Friday, August 10, 2007

Phone Tags

[posted by Callimachus]

Those of you born after say 1970 probably will want to skip on to the next piece.

Do you remember the telephone numbers of your childhood? Probably, because in those days that was one of the bits of information branded into your brain by parents in case you got lost. The stamp of it is probably still on your gray matter, like the date on a worn silver quarter.

Most of mine began with two letters. Out in Chester County when I was little, sometimes we said "696-" but most people knew it was really "OW6-" and that stood for "Owen 6." When we moved to the Main Line, everyone used them: Ours began "MI9-" for "MIdway 9." My girlfriend's was "MOhawk 7."

They're gone now, and a lot of the old America of the mid-20th century is gone with them. Like pumping your own gas and three-network television and savings accounts. Already they were archaic when I learned them; the automatic dialing system was operating everywhere I lived. Today, kids probably think the phone buttons have letters on them just so advertisers can work the company name into the phone number. But the original notion was to use words that could be easily and distinctly pronounced to an operator.

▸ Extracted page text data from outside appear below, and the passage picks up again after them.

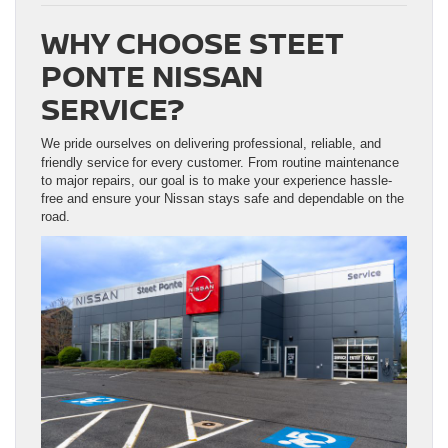
WHY CHOOSE STEET
PONTE NISSAN
SERVICE?
We pride ourselves on delivering professional, reliable, and
friendly service
for every customer. From routine maintenance
to major repairs, our goal is to make your experience hassle-
free and ensure your Nissan stays safe and dependable on the
road.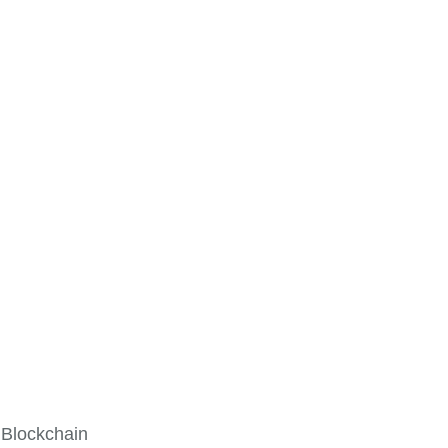
 Blockchain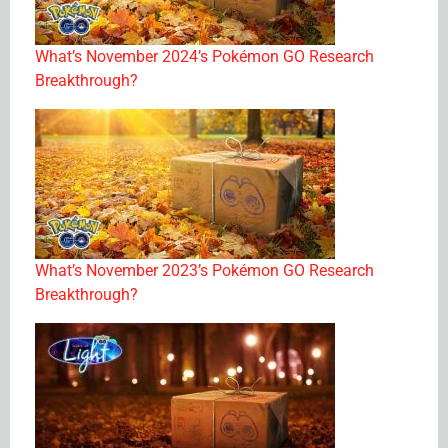
What’s November 2024’s Pokémon GO Research
Breakthrough?
What’s November 2023’s Pokémon GO Research
Breakthrough?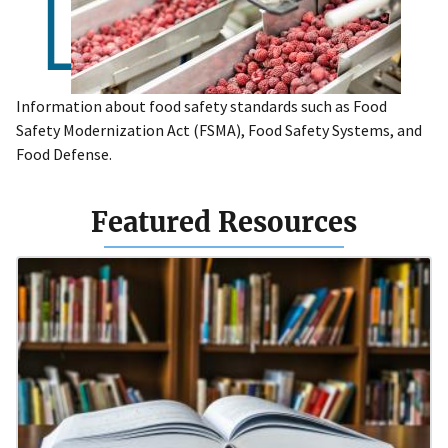
Information about food safety standards such as Food
Safety Modernization Act (FSMA), Food Safety Systems, and
Food Defense.
Featured Resources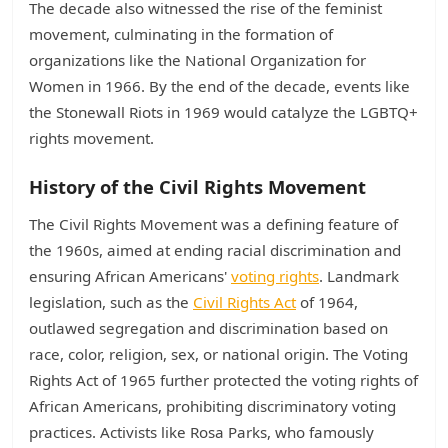
The decade also witnessed the rise of the feminist
movement, culminating in the formation of
organizations like the National Organization for
Women in 1966. By the end of the decade, events like
the Stonewall Riots in 1969 would catalyze the LGBTQ+
rights movement.
History of the Civil Rights Movement
The Civil Rights Movement was a defining feature of
the 1960s, aimed at ending racial discrimination and
ensuring African Americans'
voting rights
. Landmark
legislation, such as the
Civil Rights Act
of 1964,
outlawed segregation and discrimination based on
race, color, religion, sex, or national origin. The Voting
Rights Act of 1965 further protected the voting rights of
African Americans, prohibiting discriminatory voting
practices. Activists like Rosa Parks, who famously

One of my favorite uses of Internet technology is to build shrines to earlier technologies, and sure enough the exchange names have a memorial page.

Telephone numbers used to begin with two letters, which were an abbreviation for a word. For example, there was a Glenn Miller song called PEnnsylvania 6-5000, and Liz Taylor made a movie called BUtterfield-8. I'm just barely old enough to remember that my phone number at home when I was 5 or so started with SYcamore 4, or SY4. These were telephone exchanges, and had exchange names -- PEnnsylvania, SYcamore, KLondike, etc.

But the surprising thing is, there doesn't seem to be a surviving master list of them. Undaunted, the Web site and its fans set out to compile their own, based on partial lists from the 1950s and recollections of older readers.

Check the database and see if yours are on it.

Not content with merely memorializing the custom, however, they are encouraging a revival. "If someone asks for your phone number ... tell them 'MUrray 5-3247' " You can incorporate it into your phone message: "You've reached KLondike 5-3247 ..." or put it on your "business cards, advertisements, invitations, web pages" for that perfect retro look.